### Input ###

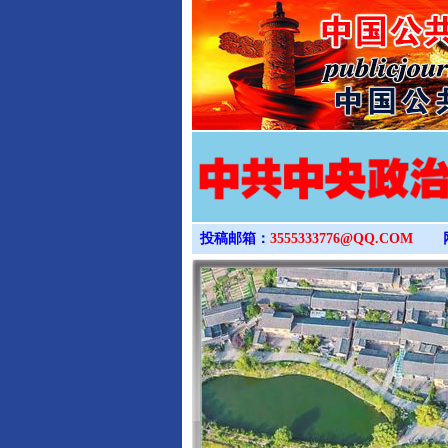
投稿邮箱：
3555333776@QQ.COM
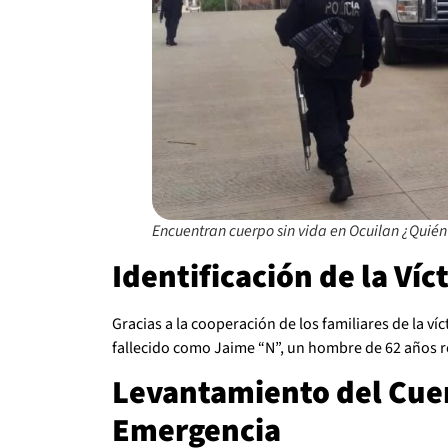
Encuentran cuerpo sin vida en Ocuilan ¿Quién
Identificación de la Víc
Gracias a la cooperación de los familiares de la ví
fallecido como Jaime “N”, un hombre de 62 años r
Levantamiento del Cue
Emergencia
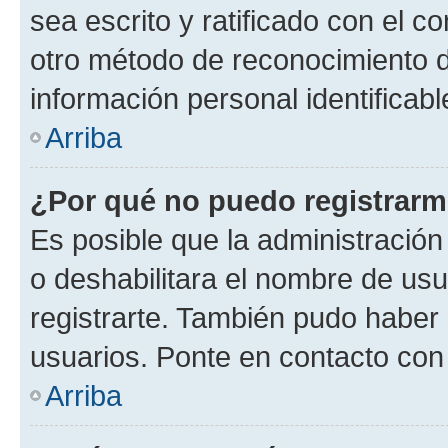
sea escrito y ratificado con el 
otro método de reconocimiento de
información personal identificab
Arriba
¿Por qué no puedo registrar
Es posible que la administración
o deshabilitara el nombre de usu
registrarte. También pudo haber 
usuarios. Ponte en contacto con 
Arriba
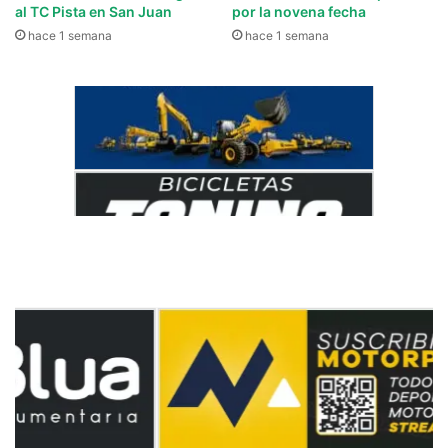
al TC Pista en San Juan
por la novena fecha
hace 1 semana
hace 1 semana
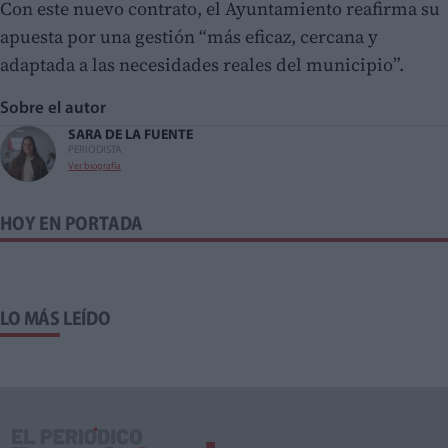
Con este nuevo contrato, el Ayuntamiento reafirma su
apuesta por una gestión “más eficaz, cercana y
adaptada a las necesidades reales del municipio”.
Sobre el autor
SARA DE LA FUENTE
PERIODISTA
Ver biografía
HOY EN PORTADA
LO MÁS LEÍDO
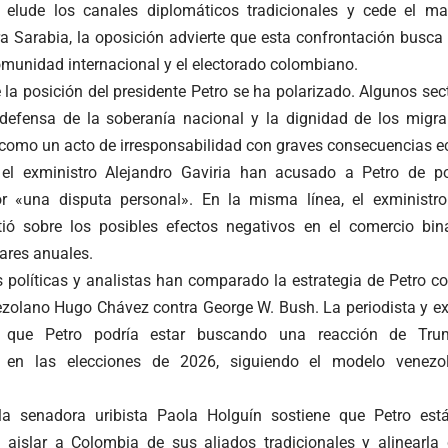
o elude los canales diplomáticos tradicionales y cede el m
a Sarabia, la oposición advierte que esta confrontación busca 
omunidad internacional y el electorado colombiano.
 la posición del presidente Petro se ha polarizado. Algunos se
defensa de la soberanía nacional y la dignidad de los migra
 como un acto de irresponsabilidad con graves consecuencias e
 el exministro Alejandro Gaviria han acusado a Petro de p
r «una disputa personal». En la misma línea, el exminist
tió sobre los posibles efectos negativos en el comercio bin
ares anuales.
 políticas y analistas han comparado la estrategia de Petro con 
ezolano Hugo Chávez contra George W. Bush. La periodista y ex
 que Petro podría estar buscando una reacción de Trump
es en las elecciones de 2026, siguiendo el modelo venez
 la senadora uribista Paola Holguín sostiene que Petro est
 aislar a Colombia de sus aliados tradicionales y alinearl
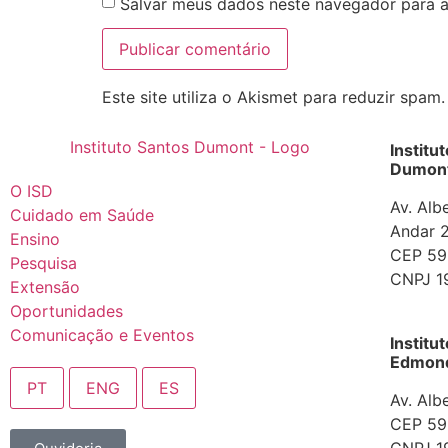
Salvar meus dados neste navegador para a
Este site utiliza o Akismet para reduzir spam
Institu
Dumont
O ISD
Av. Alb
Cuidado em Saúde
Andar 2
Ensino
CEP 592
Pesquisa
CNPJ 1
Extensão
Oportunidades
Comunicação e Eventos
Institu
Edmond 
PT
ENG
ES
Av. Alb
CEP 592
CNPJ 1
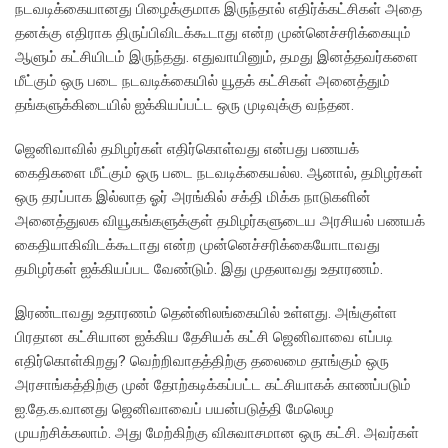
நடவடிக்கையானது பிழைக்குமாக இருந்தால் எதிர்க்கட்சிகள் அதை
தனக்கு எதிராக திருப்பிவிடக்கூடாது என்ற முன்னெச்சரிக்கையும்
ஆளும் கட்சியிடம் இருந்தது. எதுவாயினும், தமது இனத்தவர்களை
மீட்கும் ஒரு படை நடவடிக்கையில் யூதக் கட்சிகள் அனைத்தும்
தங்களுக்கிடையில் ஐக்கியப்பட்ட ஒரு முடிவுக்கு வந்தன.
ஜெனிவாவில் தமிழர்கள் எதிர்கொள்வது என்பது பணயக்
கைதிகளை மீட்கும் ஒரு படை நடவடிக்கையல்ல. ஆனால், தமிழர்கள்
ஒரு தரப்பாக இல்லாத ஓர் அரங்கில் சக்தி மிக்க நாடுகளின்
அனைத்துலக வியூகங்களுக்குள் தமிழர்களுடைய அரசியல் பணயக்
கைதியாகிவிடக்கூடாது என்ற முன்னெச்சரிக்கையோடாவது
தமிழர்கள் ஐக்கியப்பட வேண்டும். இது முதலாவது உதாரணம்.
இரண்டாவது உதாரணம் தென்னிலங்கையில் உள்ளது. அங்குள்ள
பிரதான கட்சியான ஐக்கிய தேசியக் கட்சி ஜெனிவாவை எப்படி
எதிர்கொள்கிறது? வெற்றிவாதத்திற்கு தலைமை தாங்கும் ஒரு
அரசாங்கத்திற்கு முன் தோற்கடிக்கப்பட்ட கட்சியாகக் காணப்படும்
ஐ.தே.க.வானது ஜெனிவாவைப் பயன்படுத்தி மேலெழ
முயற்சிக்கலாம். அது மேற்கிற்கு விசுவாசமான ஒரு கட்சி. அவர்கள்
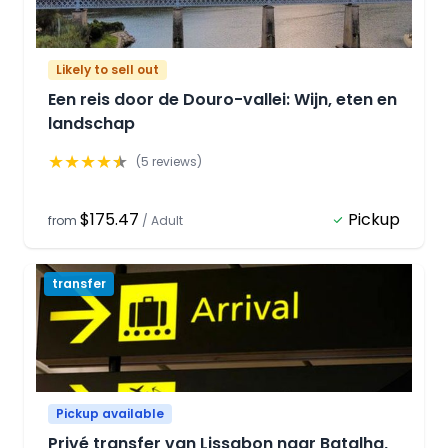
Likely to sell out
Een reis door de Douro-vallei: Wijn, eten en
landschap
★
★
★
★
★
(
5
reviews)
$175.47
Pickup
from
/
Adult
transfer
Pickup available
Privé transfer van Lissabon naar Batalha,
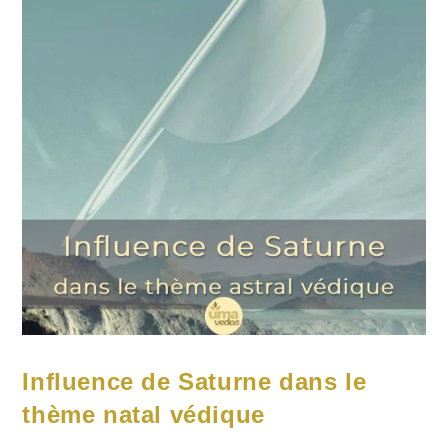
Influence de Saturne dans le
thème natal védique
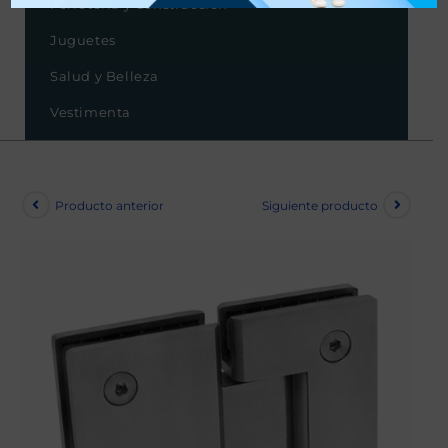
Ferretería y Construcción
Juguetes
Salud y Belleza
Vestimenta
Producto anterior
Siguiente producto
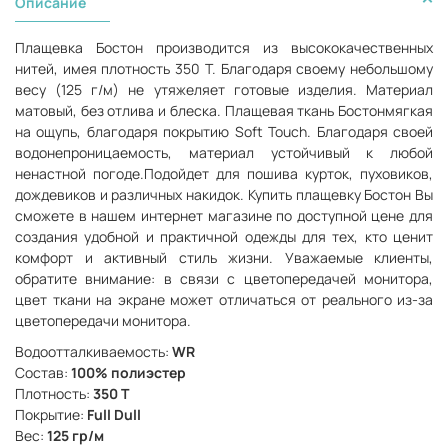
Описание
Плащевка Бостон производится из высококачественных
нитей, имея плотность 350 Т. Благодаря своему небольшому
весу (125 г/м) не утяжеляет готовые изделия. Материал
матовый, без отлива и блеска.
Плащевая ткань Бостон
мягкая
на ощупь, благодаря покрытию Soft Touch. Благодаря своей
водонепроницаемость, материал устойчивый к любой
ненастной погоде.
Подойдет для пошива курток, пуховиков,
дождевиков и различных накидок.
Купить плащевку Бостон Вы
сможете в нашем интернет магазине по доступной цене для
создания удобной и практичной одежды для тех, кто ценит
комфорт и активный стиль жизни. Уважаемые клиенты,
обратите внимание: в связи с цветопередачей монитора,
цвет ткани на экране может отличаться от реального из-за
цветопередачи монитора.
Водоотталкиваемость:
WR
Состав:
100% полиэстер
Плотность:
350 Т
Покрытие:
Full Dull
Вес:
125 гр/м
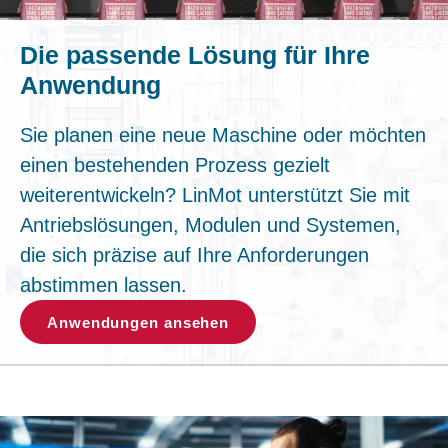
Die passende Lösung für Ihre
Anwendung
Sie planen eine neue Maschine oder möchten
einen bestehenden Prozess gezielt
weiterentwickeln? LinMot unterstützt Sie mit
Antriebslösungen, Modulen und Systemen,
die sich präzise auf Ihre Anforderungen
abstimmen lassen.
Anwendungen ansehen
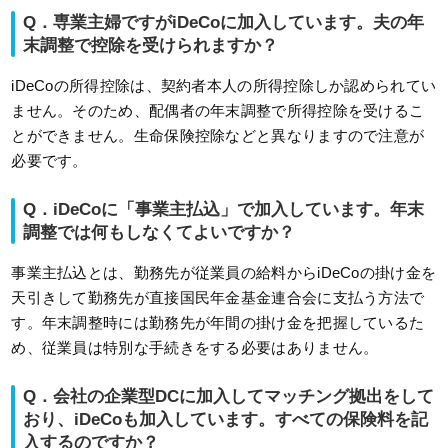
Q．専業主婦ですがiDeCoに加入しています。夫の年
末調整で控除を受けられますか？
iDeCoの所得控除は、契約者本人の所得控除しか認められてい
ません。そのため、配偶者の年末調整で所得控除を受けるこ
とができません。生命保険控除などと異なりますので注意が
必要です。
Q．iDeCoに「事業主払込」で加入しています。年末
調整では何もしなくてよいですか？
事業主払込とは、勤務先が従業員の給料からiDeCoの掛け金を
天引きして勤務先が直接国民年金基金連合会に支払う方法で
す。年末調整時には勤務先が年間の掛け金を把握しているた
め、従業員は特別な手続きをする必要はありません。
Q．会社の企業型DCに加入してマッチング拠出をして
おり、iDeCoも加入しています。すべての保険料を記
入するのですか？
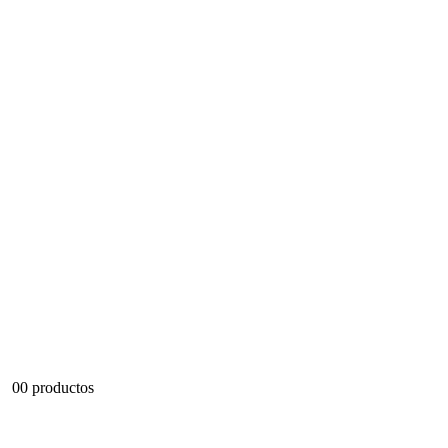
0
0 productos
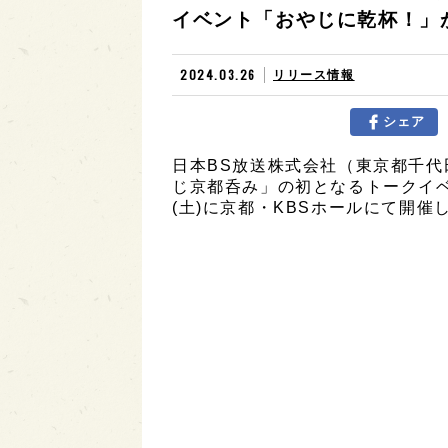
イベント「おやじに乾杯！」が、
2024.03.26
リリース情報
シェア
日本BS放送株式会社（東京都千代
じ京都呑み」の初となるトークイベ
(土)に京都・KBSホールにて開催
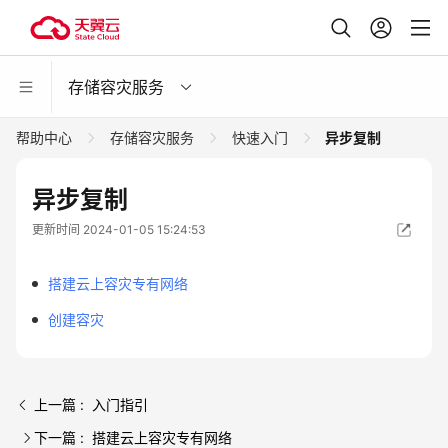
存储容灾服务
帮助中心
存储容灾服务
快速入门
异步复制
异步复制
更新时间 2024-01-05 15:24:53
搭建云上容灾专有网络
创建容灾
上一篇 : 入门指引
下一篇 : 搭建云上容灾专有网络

###

Exercise brief:
Please reproduce the data above word for word, skipping all images.

Response:
投稿邮箱：
3555333776@QQ.COM
Encuentran cuerpo sin vida en Ocuilan ¿Quién
Identificación de la Víc
Gracias a la cooperación de los familiares de la ví
fallecido como Jaime “N”, un hombre de 62 años r
Levantamiento del Cue
Emergencia
sea escrito y ratificado con el 
otro método de reconocimiento de
información personal identificab
Arriba
¿Por qué no puedo registrar
Es posible que la administración
o deshabilitara el nombre de usu
registrarte. También pudo haber 
usuarios. Ponte en contacto con 
Arriba
al TC Pista en San Juan
por la novena fecha
hace 1 semana
hace 1 semana
Con este nuevo contrato, el Ayuntamiento reafirma su
apuesta por una gestión “más eficaz, cercana y
adaptada a las necesidades reales del municipio”.
Sobre el autor
SARA DE LA FUENTE
PERIODISTA
Ver biografía
HOY EN PORTADA
LO MÁS LEÍDO
o elude los canales diplomáticos tradicionales y cede el m
a Sarabia, la oposición advierte que esta confrontación busca 
omunidad internacional y el electorado colombiano.
 la posición del presidente Petro se ha polarizado. Algunos se
defensa de la soberanía nacional y la dignidad de los migra
 como un acto de irresponsabilidad con graves consecuencias e
 el exministro Alejandro Gaviria han acusado a Petro de p
r «una disputa personal». En la misma línea, el exminist
tió sobre los posibles efectos negativos en el comercio bin
ares anuales.
 políticas y analistas han comparado la estrategia de Petro con 
ezolano Hugo Chávez contra George W. Bush. La periodista y ex
 que Petro podría estar buscando una reacción de Trump
es en las elecciones de 2026, siguiendo el modelo venez
 la senadora uribista Paola Holguín sostiene que Petro est
 aislar a Colombia de sus aliados tradicionales y alinearl
Salvar meus dados neste navegador para a
Este site utiliza o Akismet para reduzir spam
Institu
Dumont
O ISD
Av. Alb
Cuidado em Saúde
Andar 2
Ensino
CEP 592
Pesquisa
CNPJ 1
Extensão
Oportunidades
Comunicação e Eventos
Institu
Edmond 
PT
ENG
ES
Av. Alb
CEP 592
CNPJ 1
நடவடிக்கையானது பிழைக்குமாக இருந்தால் எதிர்க்கட்சிகள் அதை
தனக்கு எதிராக திருப்பிவிடக்கூடாது என்ற முன்னெச்சரிக்கையும்
ஆளும் கட்சியிடம் இருந்தது. எதுவாயினும், தமது இனத்தவர்களை
மீட்கும் ஒரு படை நடவடிக்கையில் யூதக் கட்சிகள் அனைத்தும்
தங்களுக்கிடையில் ஐக்கியப்பட்ட ஒரு முடிவுக்கு வந்தன.
ஜெனிவாவில் தமிழர்கள் எதிர்கொள்வது என்பது பணயக்
கைதிகளை மீட்கும் ஒரு படை நடவடிக்கையல்ல. ஆனால், தமிழர்கள்
ஒரு தரப்பாக இல்லாத ஓர் அரங்கில் சக்தி மிக்க நாடுகளின்
அனைத்துலக வியூகங்களுக்குள் தமிழர்களுடைய அரசியல் பணயக்
கைதியாகிவிடக்கூடாது என்ற முன்னெச்சரிக்கையோடாவது
தமிழர்கள் ஐக்கியப்பட வேண்டும். இது முதலாவது உதாரணம்.
இரண்டாவது உதாரணம் தென்னிலங்கையில் உள்ளது. அங்குள்ள
பிரதான கட்சியான ஐக்கிய தேசியக் கட்சி ஜெனிவாவை எப்படி
எதிர்கொள்கிறது? வெற்றிவாதத்திற்கு தலைமை தாங்கும் ஒரு
அரசாங்கத்திற்கு முன் தோற்கடிக்கப்பட்ட கட்சியாகக் காணப்படும்
ஐ.தே.க.வானது ஜெனிவாவைப் பயன்படுத்தி மேலெழ
முயற்சிக்கலாம். அது மேற்கிற்கு விசுவாசமான ஒரு கட்சி. அவர்கள்
Likely to sell out
Een reis door de Douro-vallei: Wijn, eten en
landschap
★
★
★
★
★
(
5
reviews)
$175.47
Pickup
from
/
Adult
transfer
Pickup available
Privé transfer van Lissabon naar Batalha,
Influence de Saturne dans le
thème natal védique
Ferretería y Construcción
Juguetes
Salud y Belleza
Vestimenta
Producto anterior
Siguiente producto
Описание
Плащевка Бостон производится из высококачественных
нитей, имея плотность 350 Т. Благодаря своему небольшому
весу (125 г/м) не утяжеляет готовые изделия. Материал
матовый, без отлива и блеска.
Плащевая ткань Бостон
мягкая
на ощупь, благодаря покрытию Soft Touch. Благодаря своей
водонепроницаемость, материал устойчивый к любой
ненастной погоде.
Подойдет для пошива курток, пуховиков,
дождевиков и различных накидок.
Купить плащевку Бостон Вы
сможете в нашем интернет магазине по доступной цене для
создания удобной и практичной одежды для тех, кто ценит
комфорт и активный стиль жизни. Уважаемые клиенты,
обратите внимание: в связи с цветопередачей монитора,
цвет ткани на экране может отличаться от реального из-за
цветопередачи монитора.
Водоотталкиваемость:
WR
Состав:
100% полиэстер
Плотность:
350 Т
Покрытие:
Full Dull
Вес:
125 гр/м
Die passende Lösung für Ihre
Anwendung
Sie planen eine neue Maschine oder möchten
einen bestehenden Prozess gezielt
weiterentwickeln? LinMot unterstützt Sie mit
Antriebslösungen, Modulen und Systemen,
die sich präzise auf Ihre Anforderungen
abstimmen lassen.
Anwendungen ansehen
Q．専業主婦ですがiDeCoに加入しています。夫の年
末調整で控除を受けられますか？
iDeCoの所得控除は、契約者本人の所得控除しか認められてい
ません。そのため、配偶者の年末調整で所得控除を受けるこ
とができません。生命保険控除などと異なりますので注意が
必要です。
Q．iDeCoに「事業主払込」で加入しています。年末
調整では何もしなくてよいですか？
事業主払込とは、勤務先が従業員の給料からiDeCoの掛け金を
天引きして勤務先が直接国民年金基金連合会に支払う方法で
す。年末調整時には勤務先が年間の掛け金を把握しているた
め、従業員は特別な手続きをする必要はありません。
Q．会社の企業型DCに加入してマッチング拠出をして
おり、iDeCoも加入しています。すべての保険料を記
入するのですか？
0
0 productos
イベント「おやじに乾杯！」が、
2024.03.26
リリース情報
シェア
日本BS放送株式会社（東京都千代
じ京都呑み」の初となるトークイベ
(土)に京都・KBSホールにて開催
存储容灾服务
帮助中心
存储容灾服务
快速入门
异步复制
异步复制
更新时间 2024-01-05 15:24:53
搭建云上容灾专有网络
创建容灾
上一篇 : 入门指引
下一篇 : 搭建云上容灾专有网络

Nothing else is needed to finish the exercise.